* **Task material**:

- Opening Delimiter -

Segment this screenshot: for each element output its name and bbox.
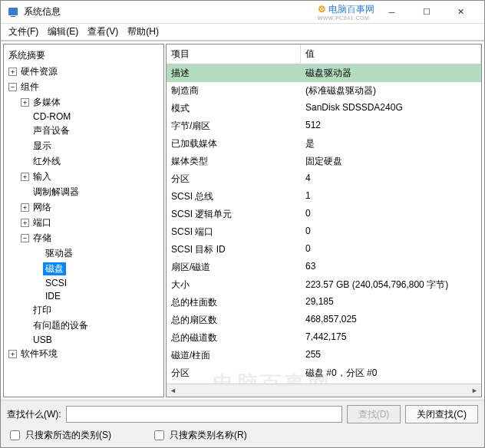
- tree-node-infrared[interactable]: 红外线: [19, 154, 162, 169]
- tree-node-disks[interactable]: 磁盘: [31, 262, 162, 276]
- grid-row[interactable]: 制造商(标准磁盘驱动器): [167, 82, 481, 100]
- menu-file[interactable]: 文件(F): [4, 24, 43, 40]
- find-label: 查找什么(W):: [7, 408, 61, 421]
- grid-cell-key: SCSI 逻辑单元: [167, 206, 301, 223]
- grid-cell-value: 1: [301, 188, 481, 206]
- menu-edit[interactable]: 编辑(E): [43, 24, 83, 40]
- col-header-item[interactable]: 项目: [167, 44, 301, 64]
- tree-node-usb[interactable]: USB: [19, 334, 162, 346]
- category-tree: +硬件资源 −组件 +多媒体 CD-ROM 声音设备 显示 红外线 +输入: [5, 64, 162, 361]
- grid-body[interactable]: 描述磁盘驱动器制造商(标准磁盘驱动器)模式SanDisk SDSSDA240G字…: [167, 64, 481, 384]
- col-header-value[interactable]: 值: [301, 44, 481, 64]
- grid-row[interactable]: 描述磁盘驱动器: [167, 64, 481, 82]
- category-tree-pane: 系统摘要 +硬件资源 −组件 +多媒体 CD-ROM 声音设备: [3, 44, 164, 397]
- tree-node-drives[interactable]: 驱动器: [31, 246, 162, 261]
- menu-view[interactable]: 查看(V): [83, 24, 123, 40]
- checkbox-category-names-input[interactable]: [154, 430, 164, 440]
- grid-cell-value: 固定硬盘: [301, 153, 481, 170]
- maximize-button[interactable]: ☐: [409, 2, 444, 23]
- tree-node-ports[interactable]: +端口: [19, 216, 162, 230]
- find-panel: 查找什么(W): 查找(D) 关闭查找(C) 只搜索所选的类别(S) 只搜索类别…: [1, 400, 484, 447]
- grid-cell-key: 媒体类型: [167, 153, 301, 170]
- menubar: 文件(F) 编辑(E) 查看(V) 帮助(H): [1, 24, 484, 41]
- window-title: 系统信息: [24, 5, 61, 18]
- scroll-left-icon[interactable]: ◄: [167, 384, 180, 397]
- close-find-button[interactable]: 关闭查找(C): [405, 405, 478, 423]
- watermark-logo: ⚙ 电脑百事网 WWW.PC841.COM: [318, 3, 374, 21]
- grid-cell-key: 大小: [167, 276, 301, 294]
- grid-row[interactable]: 总的扇区数468,857,025: [167, 311, 481, 329]
- close-button[interactable]: ✕: [444, 2, 478, 23]
- grid-cell-key: 字节/扇区: [167, 117, 301, 135]
- content-area: 系统摘要 +硬件资源 −组件 +多媒体 CD-ROM 声音设备: [1, 41, 484, 400]
- grid-row[interactable]: SCSI 端口0: [167, 223, 481, 241]
- grid-cell-value: 468,857,025: [301, 311, 481, 329]
- app-icon: [7, 6, 19, 18]
- grid-row[interactable]: 总的柱面数29,185: [167, 294, 481, 311]
- grid-row[interactable]: SCSI 总线1: [167, 188, 481, 206]
- checkbox-selected-category[interactable]: 只搜索所选的类别(S): [7, 428, 111, 443]
- tree-header[interactable]: 系统摘要: [5, 48, 162, 64]
- tree-node-sound[interactable]: 声音设备: [19, 124, 162, 138]
- grid-cell-key: SCSI 端口: [167, 223, 301, 241]
- grid-row[interactable]: 扇区/磁道63: [167, 259, 481, 276]
- grid-row[interactable]: SCSI 目标 ID0: [167, 241, 481, 259]
- grid-cell-value: (标准磁盘驱动器): [301, 82, 481, 100]
- grid-cell-value: SanDisk SDSSDA240G: [301, 100, 481, 117]
- grid-cell-key: 磁道/柱面: [167, 347, 301, 364]
- grid-cell-value: 512: [301, 117, 481, 135]
- svg-rect-0: [8, 8, 18, 15]
- grid-row[interactable]: 总的磁道数7,442,175: [167, 329, 481, 347]
- grid-cell-value: 29,185: [301, 294, 481, 311]
- tree-node-multimedia[interactable]: +多媒体: [19, 95, 162, 110]
- menu-help[interactable]: 帮助(H): [123, 24, 163, 40]
- checkbox-category-names[interactable]: 只搜索类别名称(R): [151, 428, 247, 443]
- find-button[interactable]: 查找(D): [347, 405, 401, 423]
- grid-row[interactable]: 已加载媒体是: [167, 135, 481, 153]
- grid-cell-key: 分区: [167, 364, 301, 382]
- tree-node-problem[interactable]: 有问题的设备: [19, 318, 162, 333]
- grid-row[interactable]: 字节/扇区512: [167, 117, 481, 135]
- tree-node-cdrom[interactable]: CD-ROM: [19, 110, 162, 123]
- tree-node-printing[interactable]: 打印: [19, 303, 162, 318]
- tree-node-software[interactable]: +软件环境: [7, 347, 162, 361]
- grid-cell-key: SCSI 目标 ID: [167, 241, 301, 259]
- grid-cell-value: 63: [301, 259, 481, 276]
- grid-cell-value: 0: [301, 223, 481, 241]
- window-controls: ─ ☐ ✕: [374, 2, 478, 23]
- tree-node-network[interactable]: +网络: [19, 200, 162, 215]
- grid-row[interactable]: 分区磁盘 #0，分区 #0: [167, 364, 481, 382]
- horizontal-scrollbar[interactable]: ◄ ►: [167, 384, 481, 397]
- tree-node-modem[interactable]: 调制解调器: [19, 185, 162, 199]
- grid-cell-value: 223.57 GB (240,054,796,800 字节): [301, 276, 481, 294]
- grid-cell-value: 4: [301, 170, 481, 188]
- grid-cell-key: 总的磁道数: [167, 329, 301, 347]
- find-input[interactable]: [66, 406, 342, 423]
- grid-row[interactable]: 媒体类型固定硬盘: [167, 153, 481, 170]
- tree-node-components[interactable]: −组件: [7, 80, 162, 94]
- tree-node-scsi[interactable]: SCSI: [31, 277, 162, 289]
- tree-node-storage[interactable]: −存储: [19, 231, 162, 245]
- minimize-button[interactable]: ─: [374, 2, 409, 23]
- grid-cell-key: SCSI 总线: [167, 188, 301, 206]
- grid-cell-key: 总的柱面数: [167, 294, 301, 311]
- grid-row[interactable]: 模式SanDisk SDSSDA240G: [167, 100, 481, 117]
- grid-row[interactable]: 磁道/柱面255: [167, 347, 481, 364]
- grid-cell-key: 模式: [167, 100, 301, 117]
- system-information-window: 系统信息 ⚙ 电脑百事网 WWW.PC841.COM ─ ☐ ✕ 文件(F) 编…: [0, 0, 485, 448]
- grid-cell-key: 分区: [167, 170, 301, 188]
- checkbox-selected-category-input[interactable]: [10, 430, 20, 440]
- tree-node-input[interactable]: +输入: [19, 170, 162, 184]
- grid-cell-value: 0: [301, 241, 481, 259]
- svg-rect-1: [11, 16, 15, 17]
- tree-node-hardware[interactable]: +硬件资源: [7, 64, 162, 79]
- tree-node-ide[interactable]: IDE: [31, 290, 162, 302]
- grid-row[interactable]: 大小223.57 GB (240,054,796,800 字节): [167, 276, 481, 294]
- grid-row[interactable]: SCSI 逻辑单元0: [167, 206, 481, 223]
- grid-cell-key: 扇区/磁道: [167, 259, 301, 276]
- grid-cell-value: 0: [301, 206, 481, 223]
- grid-header: 项目 值: [167, 44, 481, 64]
- grid-row[interactable]: 分区4: [167, 170, 481, 188]
- tree-node-display[interactable]: 显示: [19, 139, 162, 153]
- scroll-right-icon[interactable]: ►: [468, 384, 481, 397]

- Closing Delimiter -

* **Task to complete**:
Copy each line of the listing above that includes the word "rect".

* **Solution**:
- svg-rect-0: [8, 8, 18, 15]
- svg-rect-1: [11, 16, 15, 17]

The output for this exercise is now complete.